И тут Делля-Вос как-то сразу, до самых ушей побагровел, и даже глаза налились кровью. Он судорожно двинул ящиком письменного стола, порылся, достал смятый газетный лист:

– Делаем, милостивый государь, не покладая рук, важнейшее для страны дело, отдыха не знаем, горим, – а полюбуйтесь, вот, вот, это наша отечественная пресса!

И он почти с ненавистью сунул в руки Чевкина старый номер «Современных известий», раскрытый на передовице под названием «Затея или предприятие?», один из тех, что лежали для справки у обер-полицмейстера. Федор Иванович не успел развернуть его, как Делля-Вос нетерпеливо потянул его назад и сам стал читать вслух, задыхаясь от раздраженья:

– «Все, что говорилось, говорится и впредь скажется о назначении Выставки, скажется лишь в закрасу… Истинный смысл Выставки есть пожива на народный счет, а кстати и ловля медалей, крестов, чинов, лент». Где вы все это, господа журналисты, видели, кого имеете в виду? И какой фатализм: «все, что впредь – впредь! – скажется о Выставке, – только в закрасу!» Дальше тут еще хуже… И какое лицемерие! Смеют пристегивать память Петра!

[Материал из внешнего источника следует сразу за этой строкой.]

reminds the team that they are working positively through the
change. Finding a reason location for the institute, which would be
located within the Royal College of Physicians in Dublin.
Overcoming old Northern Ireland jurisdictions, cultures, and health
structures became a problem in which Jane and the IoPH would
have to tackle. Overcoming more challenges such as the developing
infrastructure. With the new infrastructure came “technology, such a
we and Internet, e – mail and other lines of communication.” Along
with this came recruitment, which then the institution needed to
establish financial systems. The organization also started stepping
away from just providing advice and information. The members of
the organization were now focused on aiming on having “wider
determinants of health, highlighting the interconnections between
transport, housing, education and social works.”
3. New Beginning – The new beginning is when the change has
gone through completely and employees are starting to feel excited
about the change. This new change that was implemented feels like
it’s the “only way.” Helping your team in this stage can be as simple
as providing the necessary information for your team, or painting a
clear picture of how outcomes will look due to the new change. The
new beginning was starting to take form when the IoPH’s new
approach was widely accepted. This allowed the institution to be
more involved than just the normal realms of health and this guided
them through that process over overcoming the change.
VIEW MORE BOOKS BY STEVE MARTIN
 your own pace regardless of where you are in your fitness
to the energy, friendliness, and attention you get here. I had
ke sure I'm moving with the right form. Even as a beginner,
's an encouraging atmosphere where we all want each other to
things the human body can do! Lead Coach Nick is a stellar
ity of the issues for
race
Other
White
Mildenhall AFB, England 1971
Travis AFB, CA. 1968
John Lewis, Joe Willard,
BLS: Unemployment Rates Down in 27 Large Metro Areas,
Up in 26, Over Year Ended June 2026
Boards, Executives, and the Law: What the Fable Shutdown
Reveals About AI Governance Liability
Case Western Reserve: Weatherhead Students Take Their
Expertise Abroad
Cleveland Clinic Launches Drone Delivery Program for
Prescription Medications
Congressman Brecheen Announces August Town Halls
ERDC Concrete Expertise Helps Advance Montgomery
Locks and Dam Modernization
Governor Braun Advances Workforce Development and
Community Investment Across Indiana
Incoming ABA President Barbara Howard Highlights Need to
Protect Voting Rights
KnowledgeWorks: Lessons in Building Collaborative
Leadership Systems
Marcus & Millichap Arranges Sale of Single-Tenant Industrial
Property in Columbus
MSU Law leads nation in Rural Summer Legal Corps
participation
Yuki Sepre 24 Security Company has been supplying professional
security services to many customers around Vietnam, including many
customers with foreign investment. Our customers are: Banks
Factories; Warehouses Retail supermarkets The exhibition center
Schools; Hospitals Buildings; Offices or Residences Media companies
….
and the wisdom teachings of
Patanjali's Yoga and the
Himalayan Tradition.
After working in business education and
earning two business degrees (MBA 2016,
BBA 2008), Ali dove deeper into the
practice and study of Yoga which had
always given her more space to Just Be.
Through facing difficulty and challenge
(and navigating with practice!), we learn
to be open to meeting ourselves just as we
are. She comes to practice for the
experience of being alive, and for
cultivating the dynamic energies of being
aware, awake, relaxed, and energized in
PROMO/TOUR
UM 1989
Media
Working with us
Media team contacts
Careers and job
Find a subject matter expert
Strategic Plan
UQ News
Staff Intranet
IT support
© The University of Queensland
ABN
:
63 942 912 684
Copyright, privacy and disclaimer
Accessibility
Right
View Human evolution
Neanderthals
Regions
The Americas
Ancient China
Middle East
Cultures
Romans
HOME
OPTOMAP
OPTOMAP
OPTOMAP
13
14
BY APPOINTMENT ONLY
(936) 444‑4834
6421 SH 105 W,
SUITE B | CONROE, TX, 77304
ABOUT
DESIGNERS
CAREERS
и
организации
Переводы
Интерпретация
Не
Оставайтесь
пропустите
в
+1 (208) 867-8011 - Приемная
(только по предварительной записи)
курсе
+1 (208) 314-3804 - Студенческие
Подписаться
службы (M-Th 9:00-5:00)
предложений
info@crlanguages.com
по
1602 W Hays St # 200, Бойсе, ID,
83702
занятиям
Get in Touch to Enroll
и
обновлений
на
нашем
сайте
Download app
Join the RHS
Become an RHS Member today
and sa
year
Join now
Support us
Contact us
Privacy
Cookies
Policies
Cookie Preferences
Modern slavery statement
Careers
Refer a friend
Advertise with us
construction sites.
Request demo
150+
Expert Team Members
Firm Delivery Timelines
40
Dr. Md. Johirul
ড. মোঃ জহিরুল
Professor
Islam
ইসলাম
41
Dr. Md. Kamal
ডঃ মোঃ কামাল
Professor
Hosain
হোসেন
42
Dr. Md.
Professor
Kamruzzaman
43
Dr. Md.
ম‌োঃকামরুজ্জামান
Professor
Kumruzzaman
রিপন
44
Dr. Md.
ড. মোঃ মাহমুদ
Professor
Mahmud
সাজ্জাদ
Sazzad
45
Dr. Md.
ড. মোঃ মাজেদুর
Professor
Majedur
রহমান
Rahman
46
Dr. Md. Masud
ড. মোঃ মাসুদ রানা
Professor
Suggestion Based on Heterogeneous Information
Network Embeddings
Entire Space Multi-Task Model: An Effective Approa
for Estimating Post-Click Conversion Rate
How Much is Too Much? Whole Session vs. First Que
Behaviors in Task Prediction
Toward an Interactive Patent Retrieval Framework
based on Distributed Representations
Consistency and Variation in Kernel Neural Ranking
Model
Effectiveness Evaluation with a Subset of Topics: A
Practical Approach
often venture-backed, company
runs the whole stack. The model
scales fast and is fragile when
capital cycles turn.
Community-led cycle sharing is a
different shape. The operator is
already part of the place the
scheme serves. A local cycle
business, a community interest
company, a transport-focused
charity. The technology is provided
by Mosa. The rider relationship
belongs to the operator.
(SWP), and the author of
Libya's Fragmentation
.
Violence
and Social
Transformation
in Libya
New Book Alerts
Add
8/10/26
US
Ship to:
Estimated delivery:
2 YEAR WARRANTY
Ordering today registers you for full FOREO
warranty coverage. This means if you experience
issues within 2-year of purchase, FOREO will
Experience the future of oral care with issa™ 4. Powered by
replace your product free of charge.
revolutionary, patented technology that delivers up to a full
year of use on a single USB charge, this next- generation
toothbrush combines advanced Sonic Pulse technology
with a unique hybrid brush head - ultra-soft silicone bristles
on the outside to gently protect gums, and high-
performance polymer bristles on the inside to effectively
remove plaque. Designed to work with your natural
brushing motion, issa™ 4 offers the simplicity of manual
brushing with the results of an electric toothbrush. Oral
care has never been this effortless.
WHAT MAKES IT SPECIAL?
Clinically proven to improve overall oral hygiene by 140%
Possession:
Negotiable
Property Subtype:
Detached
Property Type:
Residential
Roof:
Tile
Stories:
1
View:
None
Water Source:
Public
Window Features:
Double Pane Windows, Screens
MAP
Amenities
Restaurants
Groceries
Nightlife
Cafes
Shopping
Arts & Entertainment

Он сложил газетный лист, опять положил его в ящик и как-то сразу успокоился.

– В каждом деле, господин Чевкин, могут быть всевозможные прорухи, и никто из честных людей не против критики. Надо же, однако, думать, что пишешь. За границей внимательно читают. Вчера на заседании профессор Богданов огласил статью, помещенную в венской газете: ни меньше, ни больше как призыв к приглашенным нами заграничным учреждениям воздержаться от присылки экспонатов! Русское правительство будто бы не одобряет Выставки, и она не состоится! Пришлось писать нашим поверенным по технике, в Вену господину Георгу Коху, в Берлин профессору Гроте, в Лейпциг Рудольфу Лейкарту, чтоб занялись тотчас же разъяснениями… Вот что делает наша пресса!

Федор Иванович вышел от Делля-Воса со смешанным чувством. Он разбирался в нем всю дорогу. А когда пришел домой, долго ходил по комнате, не отзываясь даже на приглашение откушать. Но так и не разобравшись до конца, махнул рукой, дал ногам своим опять броситься вперед мыслей, сел к столу и, разложив бумагу, стал быстро-быстро, долго не раздумывая, писать письмо в высшую инстанцию.

Начиналось это письмо «Ваше Превосходительство», а подписано было «Москвичь».